Amid relief, transit troubles

Howard largely escapes bus-line cuts, but some still feel the pain


The areawide restructuring of Maryland Transit Administration bus routes that threatened three lines to Howard County was largely rescinded when the changes took effect last week, but that is small comfort to people like Vera Harris.

Although county transit advocates are relieved that Howard largely escaped the cuts, Harris, 57, is scrambling to find a new way back to her Northeast Baltimore home each day. Her afternoon bus from work at Regency Cleaners in Lotte Plaza - leaving Rogers Avenue and U.S. 40 at 4:10 p.m. - was one of two trips a day cut on the No. 150 express route she uses.

The change has affected Harris, a 17-year employee at the cleaners, and her employer, Nancy Puls, who said it is hard for suburban businesses to find reliable workers such as Harris.

"Public transportation should be there to serve the public. I just don't get the administration's view on this," Puls said.

Maryland Transportation Secretary Robert L. Flanagan, a former Howard delegate, said the changes were made to save money by cutting lightly used routes, while strengthening service on others.

"Unfortunately, we're dealing with 200,000 riders a day," he said. "I regret anyone inconvenienced."

In an appearance last week in the County Council chambers - part of an annual tour of Maryland counties to report on transportation projects - Flanagan said transit projects of all kinds are under increasing pressure from falling gasoline revenue as prices rise and drivers cut back, and from sharply escalating construction costs.

"What we want is high-quality transit, but we must make cost-effective decisions," he said. The original bus route restructuring would have saved about $5 million a year, but the changes were scaled back substantially after a public outcry.

Beth Kreider, director of operations, planning and scheduling for the MTA, said the agency cut the most lightly used trips to Howard County, but Harris pointed out that the latest morning bus delivers her to Ellicott City at 7 a.m. and the earliest afternoon bus back to Baltimore does not leave until 5:48 p.m. - two hours after her shift ends and covering nearly an 11-hour time span. Kreider said she did not know how much money the cut saved the state.

"Not everybody gets off at 5:30," Harris said. By spreading the morning and evening trips so far apart, the MTA has made it difficult to use the bus both ways, and the time change last weekend creates another problem if she waits to use the later bus, she said.

It gets dark earlier, and Harris said she is reluctant to walk along U.S. 40 after sunset. By taking the later bus, she said, "I won't be getting home until 7:30 or 8 p.m."

Roberta Jackson, 41, a West Baltimore resident who began working for Howard County government in September, has also been affected, she said.

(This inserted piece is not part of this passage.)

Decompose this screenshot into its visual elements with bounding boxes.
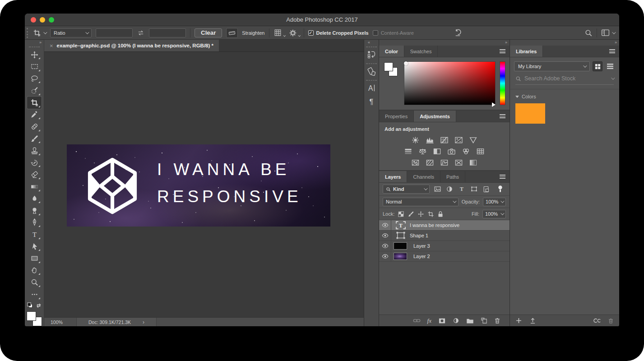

Her husband drops her off at work about 7 each morning on his daily commute to Northern Virginia, she said. To return home, she used to walk the half-mile from the county government complex on Rogers Ave. to U.S. 40 to get the 4:10 p.m. bus. She would transfer to a No. 23, which let her off at Saratoga and Calhoun streets. But she sometimes missed that bus, and later switched to the 5:48 p.m. trip. Now she has shifted to a carpool arrangement with a co-worker.

Still, her ride is not available every day, and she worries about having to catch a bus as a backup.

"It's just the changes I have to make. There are a lot of riders who are being affected," she said, recounting conversations between passengers on the bus each day as the changes approached. The No. 23 route has also changed, dropping Jackson off farther from home, she said.

Richard Kirchner, president of Transportation Advocates, a private county group pushing for more public transit, said he is grateful that Flanagan did not eliminate the No. 150 line, and did not cut the No. 311 commuter bus or reduce service on the No. 320 route on U.S. 1 - the other proposed changes.

"We're very happy about it," Kirchner said. "We think that the outpouring of people - the riders themselves at the public hearings - gave the Department of Transportation pause about going ahead."

For riders such as Harris, Kirchner said, "We're very sorry. I just don't believe dropping two trips could be saving them much money."

Last week, Harris' co-worker, John D'Angelo, 23, waited an extra 45 minutes after his shift each day to give Harris a ride to Rolling Road in Catonsville, where she can catch another bus home, but he is not available every day, he said.

Puls said employers need access to Baltimore residents who need jobs.

"I thought the state was interested in helping provide transportation from the city to the county. Does Flanagan have a state car? Not all employers have unlimited [transportation] resources like the state has," she said.